Tout au long du set, le groupe, qui affiche un très large sourire qui n’a rien de factice, s’adresse régulièrement au public dans un français élémentaire mais qui fait son effet sur des festivaliers impatients de pouvoir reprendre en choeur les refrains des titres phares du trio. La setlist a d’ailleurs été construitre en ce sens, comme une forme de compilations de singles et de titres clés de leur discographie. The subways en profite également pour y glisser un titre inédit. Dans l’euphorie générale, Billy Lunn oublie les paroles d’un couplet d’un titre qu’il a pourtant l’habitude de chanter depuis deux décennies. L’imparable hymne « Rock’n’Roll Queen » vient conclure dans la fureur un concert mené pied au plancher, le chanteur-guitariste s’offrant également un slam sur le dernier titre. « Young For Eternity », le titre du premier album du groupe sorti en 2005 n’était donc pas une promesse en l’air.

La nuit est maintenant tombée pour de bon sur le Park Rock lorsque les Français de TAGADA JONES arrivent sur scène. Face à eux, un public surexcité et prêt à en découdre commence déjà à s’agiter nerveusement. Véritable locomotive du punk-rock contestataire made in France depuis plus de 30 ans, Tagada Jones fédère un large public de fidèle. Il suffit de jetter un oeil sur la plaine pour s’apercevoir que les t-shirts à l’effigie du groupe sont le plus nombreux en ce samedi.

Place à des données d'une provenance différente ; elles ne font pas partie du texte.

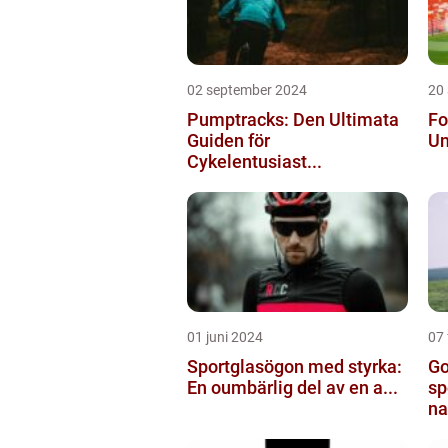
02 september 2024
20
Pumptracks: Den Ultimata
Fo
Guiden för
Un
Cykelentusiast...
01 juni 2024
07 
Sportglasögon med styrka:
Go
En oumbärlig del av en a...
sp
na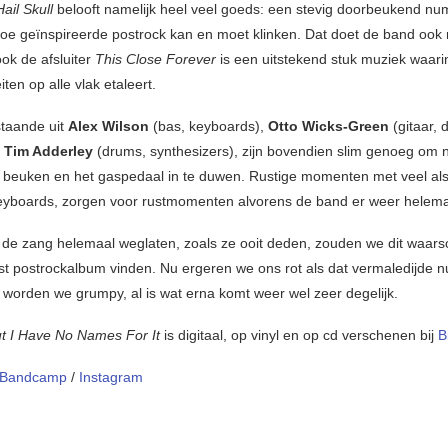
Hail Skull
belooft namelijk heel veel goeds: een stevig doorbeukend n
hoe geïnspireerde postrock kan en moet klinken. Dat doet de band ook
ok de afsluiter
This Close Forever
is een uitstekend stuk muziek waar
iten op alle vlak etaleert.
staande uit
Alex Wilson
(bas, keyboards),
Otto Wicks-Green
(gitaar, 
n
Tim Adderley
(drums, synthesizers), zijn bovendien slim genoeg om 
e beuken en het gaspedaal in te duwen. Rustige momenten met veel al
eyboards, zorgen voor rustmomenten alvorens de band er weer helemaal
de zang helemaal weglaten, zoals ze ooit deden, zouden we dit waarsch
t postrockalbum vinden. Nu ergeren we ons rot als dat vermaledijde
 worden we grumpy, al is wat erna komt weer wel zeer degelijk.
But I Have No Names For It
is digitaal, op vinyl en op cd verschenen bij
B
Bandcamp
/
Instagram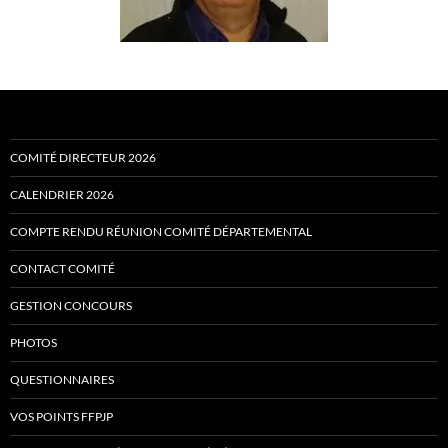
COMITÉ DIRECTEUR 2026
CALENDRIER 2026
COMPTE RENDU RÉUNION COMITÉ DÉPARTEMENTAL
CONTACT COMITÉ
GESTION CONCOURS
PHOTOS
QUESTIONNAIRES
VOS POINTS FFPJP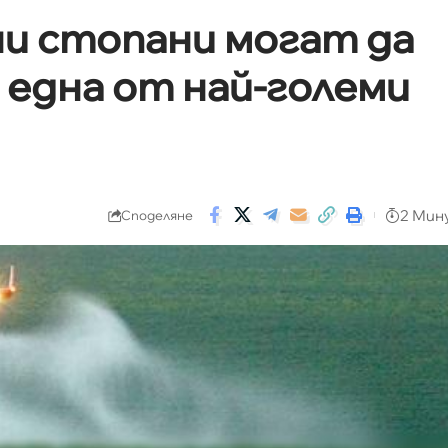
и стопани могат да
 една от най-големи
2 Мин
Споделяне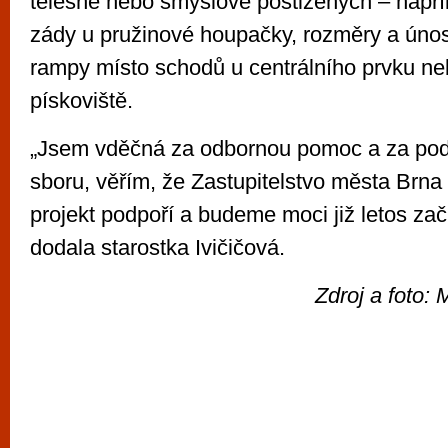
tělesně nebo smyslově postižených – napří
zády u pružinové houpačky, rozměry a únos
rampy místo schodů u centrálního prvku ne
pískoviště.
„Jsem vděčná za odbornou pomoc a za po
sboru, věřím, že Zastupitelstvo města Brna
projekt podpoří a budeme moci již letos začít
dodala starostka Ivičičová.
Zdroj a foto: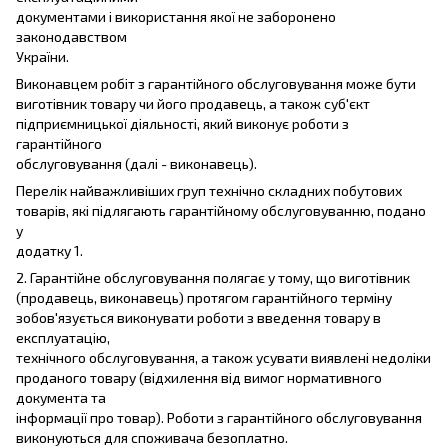
документами і використання якої не заборонено
законодавством
України.
Виконавцем робіт з гарантійного обслуговування може бути
виготівник товару чи його продавець, а також суб'єкт
підприємницької діяльності, який виконує роботи з
гарантійного
обслуговування (далі - виконавець).
Перелік найважливіших груп технічно складних побутових
товарів, які підлягають гарантійному обслуговуванню, подано
у
додатку 1.
2. Гарантійне обслуговування полягає у тому, що виготівник
(продавець, виконавець) протягом гарантійного терміну
зобов'язується виконувати роботи з введення товару в
експлуатацію,
технічного обслуговування, а також усувати виявлені недоліки
проданого товару (відхилення від вимог нормативного
документа та
інформації про товар). Роботи з гарантійного обслуговування
виконуються для споживача безоплатно.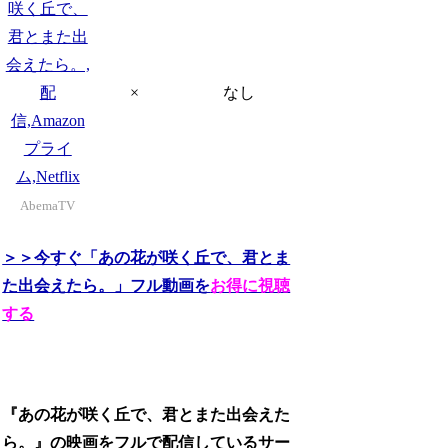
×
なし
AbemaTV
＞＞今すぐ「あの花が咲く丘で、君とま
た出会えたら。」フル動画を
お得に視聴
する
『あの花が咲く丘で、君とまた出会えた
ら。』の映画をフルで配信しているサー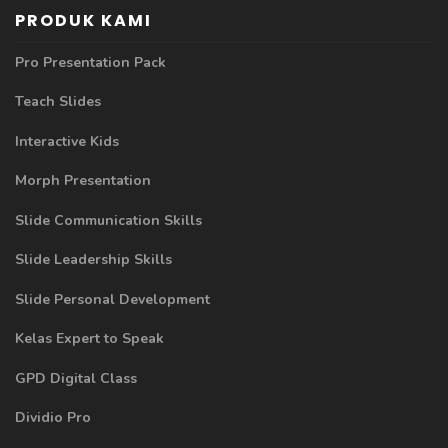
PRODUK KAMI
Pro Presentation Pack
Teach Slides
Interactive Kids
Morph Presentation
Slide Communication Skills
Slide Leadership Skills
Slide Personal Development
Kelas Expert to Speak
GPD Digital Class
Dividio Pro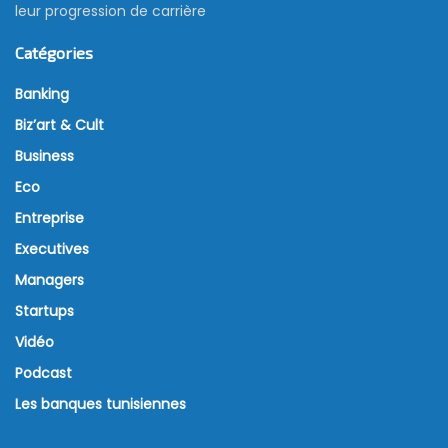
leur progression de carrière
Catégories
Banking
Biz’art & Cult
Business
Eco
Entreprise
Executives
Managers
Startups
Vidéo
Podcast
Les banques tunisiennes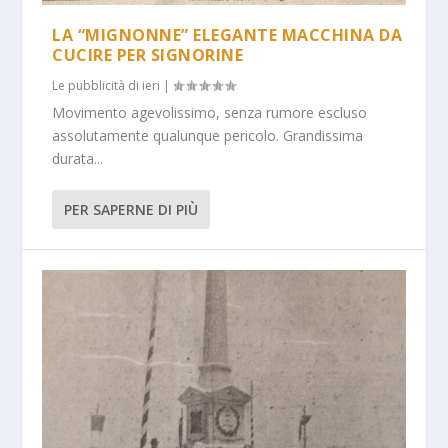
LA “MIGNONNE” ELEGANTE MACCHINA DA
CUCIRE PER SIGNORINE
Le pubblicità di ieri
|
Movimento agevolissimo, senza rumore escluso
assolutamente qualunque pericolo. Grandissima
durata...
PER SAPERNE DI PIÙ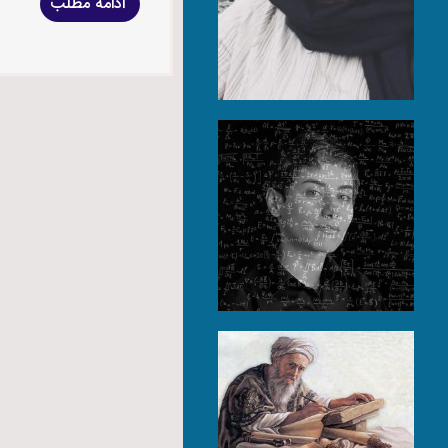
ادامه مطلب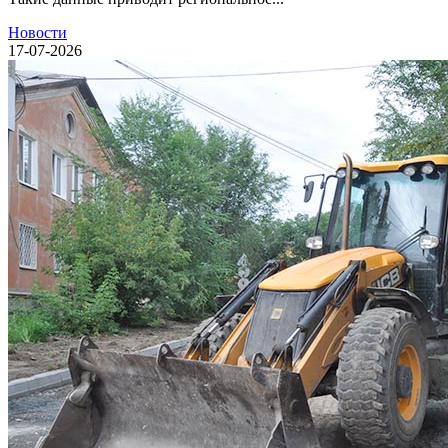
Новости
17-07-2026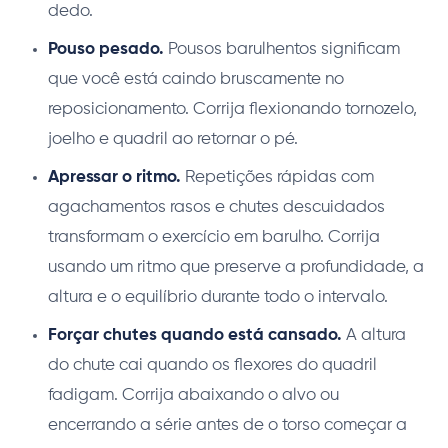
dedo.
Pouso pesado.
Pousos barulhentos significam
que você está caindo bruscamente no
reposicionamento. Corrija flexionando tornozelo,
joelho e quadril ao retornar o pé.
Apressar o ritmo.
Repetições rápidas com
agachamentos rasos e chutes descuidados
transformam o exercício em barulho. Corrija
usando um ritmo que preserve a profundidade, a
altura e o equilíbrio durante todo o intervalo.
Forçar chutes quando está cansado.
A altura
do chute cai quando os flexores do quadril
fadigam. Corrija abaixando o alvo ou
encerrando a série antes de o torso começar a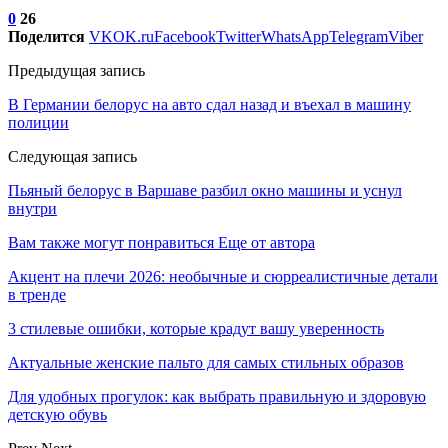
0
26
Поделится
VK
OK.ru
Facebook
Twitter
WhatsApp
Telegram
Viber
Предыдущая запись
В Германии белорус на авто сдал назад и въехал в машину
полиции
Следующая запись
Пьяный белорус в Варшаве разбил окно машины и уснул
внутри
Вам также могут понравиться
Еще от автора
Акцент на плечи 2026: необычные и сюрреалистичные детали
в тренде
3 стилевые ошибки, которые крадут вашу уверенность
Актуальные женские пальто для самых стильных образов
Для удобных прогулок: как выбрать правильную и здоровую
детскую обувь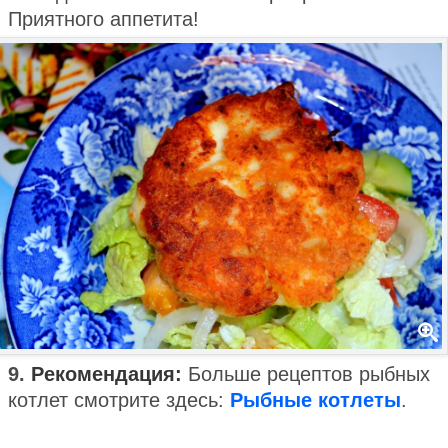
Приятного аппетита!
9.
Рекомендация:
Больше рецептов рыбных
котлет смотрите здесь:
Рыбные котлеты
.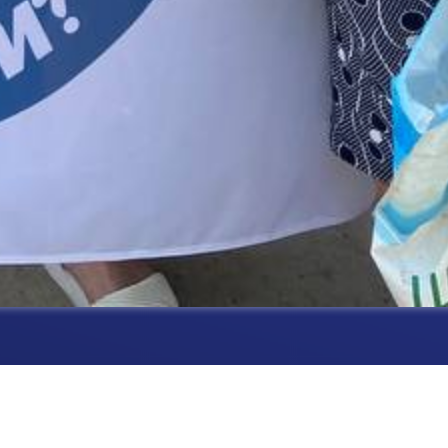
230 домогосподарствам на 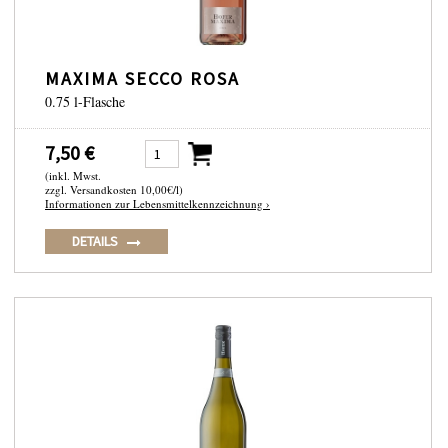
MAXIMA SECCO ROSA
0.75 l-Flasche
7,50 €
(inkl. Mwst.
zzgl. Versandkosten 10,00€/l)
Informationen zur Lebensmittelkennzeichnung ›
DETAILS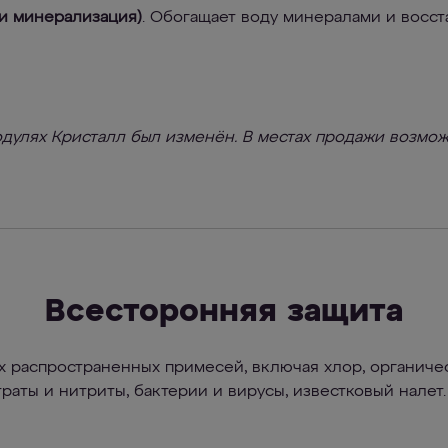
 и минерализация)
. Обогащает воду минералами и восст
дулях Кристалл был изменён. В местах продажи возмож
Всесторонняя защита
х распространенных примесей, включая хлор, органиче
раты и нитриты, бактерии и вирусы, известковый налет.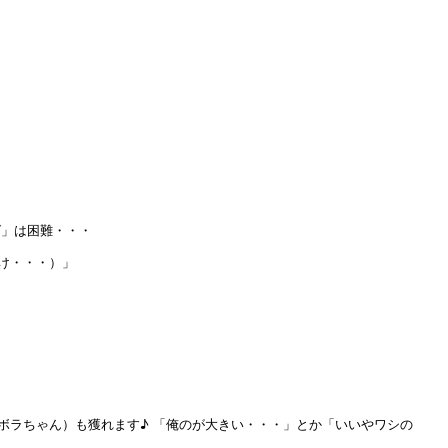
グ」は困難・・・
け・・・）」
ボラちゃん）も獲れます♪ 「俺のが大きい・・・」とか「いいやワシの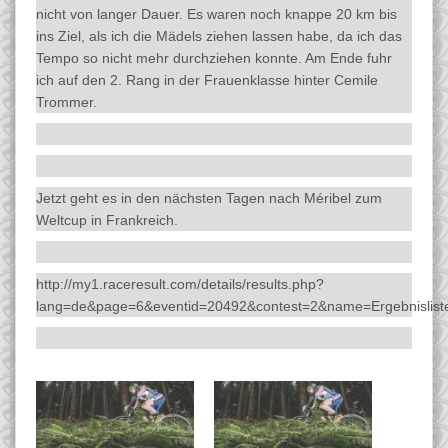
nicht von langer Dauer. Es waren noch knappe 20 km bis
ins Ziel, als ich die Mädels ziehen lassen habe, da ich das
Tempo so nicht mehr durchziehen konnte. Am Ende fuhr
ich auf den 2. Rang in der Frauenklasse hinter Cemile
Trommer.
Jetzt geht es in den nächsten Tagen nach Méribel zum
Weltcup in Frankreich.
http://my1.raceresult.com/details/results.php?
lang=de&page=6&eventid=20492&contest=2&name=Ergebnislist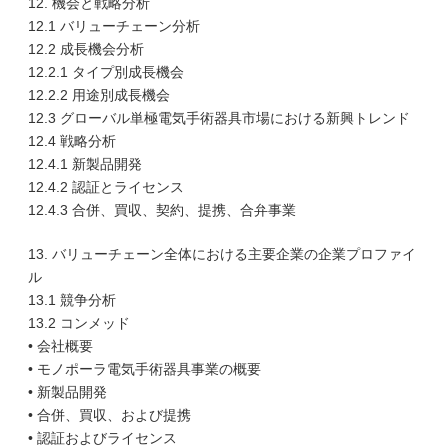
12. 機会と戦略分析
12.1 バリューチェーン分析
12.2 成長機会分析
12.2.1 タイプ別成長機会
12.2.2 用途別成長機会
12.3 グローバル単極電気手術器具市場における新興トレンド
12.4 戦略分析
12.4.1 新製品開発
12.4.2 認証とライセンス
12.4.3 合併、買収、契約、提携、合弁事業
13. バリューチェーン全体における主要企業の企業プロファイ
ル
13.1 競争分析
13.2 コンメッド
• 会社概要
• モノポーラ電気手術器具事業の概要
• 新製品開発
• 合併、買収、および提携
• 認証およびライセンス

Dès les premiers assauts électriques des musiciens, le pogo se fait très nerveux tandis que les premiers slammeurs sont réceptionnés par la sécurité. On voit même un photographe s’aventurer dans la mêlée, sans que son matériel ne subisse le moindre dommage, preuve du respect et de la bienveillance du public malgré le chaos et le désordre.

On retrouve chez Tagada Jones cette urgence qui caractérise le punk depuis ses origines, menant dès lors un concert sans ventre-mou ni baisse de régime, tout semblant être poussé à 110% en permanence. Le son est puissant, métallique, agrémenté de l’une ou l’autre bandes électroniques pré-enregistrées. Tout ça se déroulant sous un light-show lui aussi massif. Le son de Tagada Jones s’en va aujourd’hui chatouiller les cousins de Mass Hysteria et même certains penchants plus industriels que l’on retrouvait dans le passé chez Punish Yourself. Bref, ça bastonne ferme avec un flux de paroles envoyés lui aussi à une vitesse déraisonnable. La machine est drôlement bien huilée et efficace, peut-être même un peu trop. On regrette par moment le peu d’échanges entre le groupe et son public, celui-ci restant concentré sur la maîtrise du concert.

La fin du set vient finalement malgré tout contrecarrer cette première impression avec « Mort aux cons ». Ce titre, véritable hymne de résistance face à la montée du fascisme et de l’extrême droite, offre alors une enflammée communion entre le groupe et les festivaliers, avec son refrain entêtant et à hurler sans retenue. La poussière vole devant la scène, c’est viril mais correct. Pour conclure en beauté la soirée, Tagada Jones offre une reprise de « Cayenne » des regrettés Parabellum avant qu’une bande préenregistrée diffuse en boucle le titre-slogan des Berruriers Noirs : La jeunesse emmêrde le Front National ! Le Park Rock s’achève sur ces derniers décibels, clôturant avec panache une très réussie vingtième édition, aussi conviviale que professionnelle. Il ne nous reste plus qu’à remercier les organisateurs pour leur accueil et leur disponibilité ainsi que pour leurs photos qui illustrent cet article.